We want to kill a process provided that only process name is given and we are to first find out the process id and then kill the process. Yes, in one go! That is, using pipe.

So, I tried this (the bold text):

Code:

[root@localhost cups]# ps au
USER      PID %CPU %MEM    VSZ  RSS TTY      STAT START  TIME COMMAND
root      3114  0.0  0.0  1664  420 tty2    Ss+  Apr22  0:00 /sbin/mingetty tty2
root      3115  0.0  0.0  1664  420 tty3    Ss+  Apr22  0:00 /sbin/mingetty tty3
root      3116  0.0  0.0  1664  420 tty4    Ss+  Apr22  0:00 /sbin/mingetty tty4
root      3117  0.0  0.0  1664  424 tty5    Ss+  Apr22  0:00 /sbin/mingetty tty5
root      3120  0.0  0.0  1664  424 tty6    Ss+  Apr22  0:00 /sbin/mingetty tty6
root      3198  0.0  0.8  25964 17020 tty7    Ss+  Apr22  0:04 /usr/bin/Xorg :0 -br -audit 0 -a
root      6316  0.0  0.0  4672  1420 tty1    Ss+  Apr22  0:01 -bash
root      9579  0.3  0.0  4672  1504 pts/0    Ss  03:55  0:13 -bash
devil    10246  0.2  0.0  4540  1396 pts/1    Ss  04:36  0:02 -bash
devil    10389  9.6  0.0  2336  1056 pts/1    S+  04:49  0:13 top
root    10428  0.0  0.0  4260  928 pts/0    R+  04:52  0:00 ps au
[root@localhost cups]# pidof top
10389
[root@localhost cups]# pidof top | killkill: usage: kill [-s sigspec | -n signum | -sigspec] pid | jobspec ... or kill -l [sigspec]
[root@localhost cups]#

But it doesn't work. I am wondering why piping is not working here.
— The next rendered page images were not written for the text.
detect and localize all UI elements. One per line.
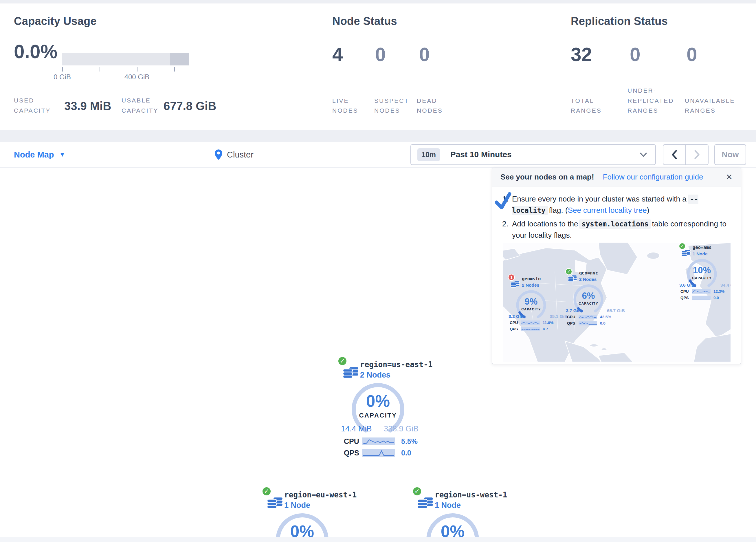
chevron-down-icon xyxy=(640,152,647,157)
qps-sparkline xyxy=(692,296,711,300)
total-ranges-count: 32 xyxy=(571,43,592,65)
geo-card-sfo: 1 geo=sfo 2 Nodes 9% CAPACITY 3.2 GiB xyxy=(507,273,569,334)
qps-value: 0.0 xyxy=(401,449,411,457)
region-card-us-east-1[interactable]: ✓ region=us-east-1 2 Nodes 0% CAPACITY 1… xyxy=(336,354,423,462)
capacity-label: CAPACITY xyxy=(350,412,406,419)
configuration-guide-link[interactable]: Follow our configuration guide xyxy=(603,172,703,181)
region-card-eu-west-1[interactable]: ✓ region=eu-west-1 1 Node 0% CAPACITY 9.… xyxy=(260,485,347,542)
view-mode-label: Node Map xyxy=(14,150,54,159)
map-pin-icon xyxy=(215,149,222,160)
geo-name: geo=sfo xyxy=(522,276,541,282)
capacity-percent: 0% xyxy=(350,392,406,411)
qps-value: 0.0 xyxy=(713,296,719,300)
region-card-us-west-1[interactable]: ✓ region=us-west-1 1 Node 0% CAPACITY 9.… xyxy=(410,485,497,542)
axis-tick xyxy=(137,67,137,71)
total-capacity: 338.9 GiB xyxy=(384,425,419,433)
used-capacity-label: USED CAPACITY xyxy=(14,95,54,115)
usable-capacity-label: USABLE CAPACITY xyxy=(122,95,165,115)
node-map-canvas: ✓ region=us-east-1 2 Nodes 0% CAPACITY 1… xyxy=(0,168,756,537)
cpu-value: 12.3% xyxy=(713,289,724,294)
replication-status-title: Replication Status xyxy=(571,15,668,27)
used-capacity-value: 33.9 MiB xyxy=(64,100,111,113)
view-toolbar: Node Map ▼ Cluster 10m Past 10 Minutes N… xyxy=(0,142,756,167)
footer-strip xyxy=(0,537,756,542)
capacity-percent: 0.0% xyxy=(14,41,57,63)
used-capacity: 14.4 MiB xyxy=(341,425,372,433)
geo-node-count: 1 Node xyxy=(693,251,708,256)
step-text: Add locations to thesystem.locationstabl… xyxy=(512,218,732,241)
now-button-label: Now xyxy=(722,150,739,159)
capacity-label: CAPACITY xyxy=(515,308,547,311)
geo-card-ams: ✓ geo=ams 1 Node 10% CAPACITY 3.6 GiB xyxy=(678,242,731,303)
capacity-usage-title: Capacity Usage xyxy=(14,15,97,27)
instruction-step-1: 1. Ensure every node in your cluster was… xyxy=(502,193,732,216)
region-name: region=us-east-1 xyxy=(360,360,432,369)
cpu-label: CPU xyxy=(344,437,362,446)
axis-tick xyxy=(174,67,175,71)
geo-node-count: 2 Nodes xyxy=(522,283,539,288)
region-name: region=eu-west-1 xyxy=(284,490,357,499)
database-nodes-icon xyxy=(568,273,577,283)
axis-tick-label: 0 GiB xyxy=(48,73,77,81)
popup-instructions: 1. Ensure every node in your cluster was… xyxy=(492,186,741,241)
axis-tick xyxy=(100,67,100,71)
cluster-summary-panel: Capacity Usage 0.0% 0 GiB 400 GiB USED C… xyxy=(0,3,756,130)
view-mode-dropdown[interactable]: Node Map ▼ xyxy=(14,142,65,167)
qps-value: 0.0 xyxy=(600,321,605,326)
capacity-bar-reserved-segment xyxy=(170,53,189,65)
cpu-value: 11.0% xyxy=(543,321,554,325)
cpu-sparkline xyxy=(579,315,597,319)
step-text-fragment: flag. ( xyxy=(549,206,568,214)
breadcrumb-label: Cluster xyxy=(227,150,254,159)
axis-tick xyxy=(62,67,63,71)
unavailable-label: UNAVAILABLE RANGES xyxy=(685,96,747,116)
toolbar-divider xyxy=(396,145,396,164)
qps-label: QPS xyxy=(344,449,362,457)
geo-node-count: 2 Nodes xyxy=(579,277,597,282)
step-text-fragment: Ensure every node in your cluster was st… xyxy=(512,194,687,203)
qps-sparkline xyxy=(362,449,395,457)
geo-name: geo=nyc xyxy=(579,270,598,276)
database-nodes-icon xyxy=(681,247,691,257)
locality-tree-link[interactable]: See current locality tree xyxy=(568,206,647,214)
dead-nodes-count: 0 xyxy=(419,43,430,65)
step-text: Ensure every node in your cluster was st… xyxy=(512,193,732,216)
time-range-label: Past 10 Minutes xyxy=(450,150,512,159)
capacity-label: CAPACITY xyxy=(572,302,605,305)
region-node-count: 2 Nodes xyxy=(360,371,390,380)
qps-label: QPS xyxy=(567,321,579,326)
time-step-buttons xyxy=(663,144,709,165)
chevron-right-icon xyxy=(694,150,700,159)
capacity-percent: 10% xyxy=(686,265,718,276)
close-icon[interactable]: ✕ xyxy=(726,172,733,182)
qps-value: 4.7 xyxy=(543,327,548,331)
capacity-percent: 6% xyxy=(572,291,605,301)
qps-sparkline xyxy=(521,327,540,331)
unavailable-count: 0 xyxy=(687,43,697,65)
axis-tick-label: 400 GiB xyxy=(120,73,154,81)
cpu-label: CPU xyxy=(680,289,692,294)
step-done-check-icon xyxy=(493,192,513,210)
chevron-down-icon: ▼ xyxy=(59,151,66,158)
live-nodes-count: 4 xyxy=(332,43,343,65)
total-capacity: 65.7 GiB xyxy=(607,308,625,313)
suspect-nodes-count: 0 xyxy=(375,43,386,65)
database-nodes-icon xyxy=(342,363,359,380)
time-back-button[interactable] xyxy=(663,145,686,164)
cpu-sparkline xyxy=(692,289,711,294)
system-locations-code: system.locations xyxy=(579,219,651,229)
now-button[interactable]: Now xyxy=(714,144,746,165)
usable-capacity-value: 677.8 GiB xyxy=(164,100,216,113)
time-forward-button[interactable] xyxy=(686,145,708,164)
total-ranges-label: TOTAL RANGES xyxy=(571,96,614,116)
qps-label: QPS xyxy=(510,327,521,331)
step-number: 2. xyxy=(502,218,512,241)
used-capacity: 3.2 GiB xyxy=(509,314,524,319)
region-node-count: 1 Node xyxy=(284,501,310,510)
step-text-fragment: Add locations to the xyxy=(512,219,578,228)
time-range-dropdown[interactable]: 10m Past 10 Minutes xyxy=(410,144,656,165)
used-capacity: 3.7 GiB xyxy=(566,308,581,313)
used-capacity: 3.6 GiB xyxy=(679,283,695,288)
breadcrumb[interactable]: Cluster xyxy=(215,142,254,167)
world-map-preview: 1 geo=sfo 2 Nodes 9% CAPACITY 3.2 GiB xyxy=(503,242,731,362)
I tried this method also, but the same eorror occured:


Code:

[root@localhost cups]# ps au | grep top | head -n 1 | awk '{ print $2 }' | kill

syg00 04-22-2010 06:40 PM

Piping only works if the program expects stdin. Try
Code:

killall $(pidof top)

Hi_This_is_Dev 04-22-2010 06:42 PM

Quote:

Originally Posted by syg00 (Post 3944555)
Piping only works if the program expects stdin. Try
Code:

killall $(pidof top)


Well, tried it...

Code:

[root@localhost cups]# ps au
USER      PID %CPU %MEM    VSZ  RSS TTY      STAT START  TIME COMMAND
root      3114  0.0  0.0  1664  420 tty2    Ss+  Apr22  0:00 /sbin/mingetty tty2
root      3115  0.0  0.0  1664  420 tty3    Ss+  Apr22  0:00 /sbin/mingetty tty3
root      3116  0.0  0.0  1664  420 tty4    Ss+  Apr22  0:00 /sbin/mingetty tty4
root      3117  0.0  0.0  1664  424 tty5    Ss+  Apr22  0:00 /sbin/mingetty tty5
root      3120  0.0  0.0  1664  424 tty6    Ss+  Apr22  0:00 /sbin/mingetty tty6
root      3198  0.0  0.8  25964 17020 tty7    Ss+  Apr22  0:04 /usr/bin/Xorg :0 -br -audit 0 -a
root      6316  0.0  0.0  4672  1420 tty1    Ss+  Apr22  0:01 -bash
root      9579  0.5  0.0  4672  1504 pts/0    Ss  03:55  0:23 -bash
devil    10246  0.0  0.0  4540  1396 pts/1    Ss  04:36  0:02 -bash
devil    10449  9.4  0.0  2336  1040 pts/1    S+  04:58  1:14 top
root    10609  0.0  0.0  4260  928 pts/0    R+  05:11  0:00 ps au
[root@localhost cups]# killall $(pidof top)
10449: no process killed
[root@localhost cups]#

No desired result yet!

syg00 04-22-2010 09:32 PM

Sorry my fault - I thought you had killall (which I never use). Use kill, not killall. D'oh

damgar 04-22-2010 09:41 PM

Code:

kill `ps axu | grep WHAT-EVER-TOP-WOULD-CALL-THE-PROCESS | awk '{print $2}'`
Note the backticks.

Hi_This_is_Dev 04-23-2010 03:33 PM

Quote:

Originally Posted by syg00 (Post 3944713)
Sorry my fault - I thought you had killall (which I never use). Use kill, not killall. D'oh

You're right. This one works:

Code:

kill $(pidof processName)
I just checked your post. However, I found that solution somewhere else.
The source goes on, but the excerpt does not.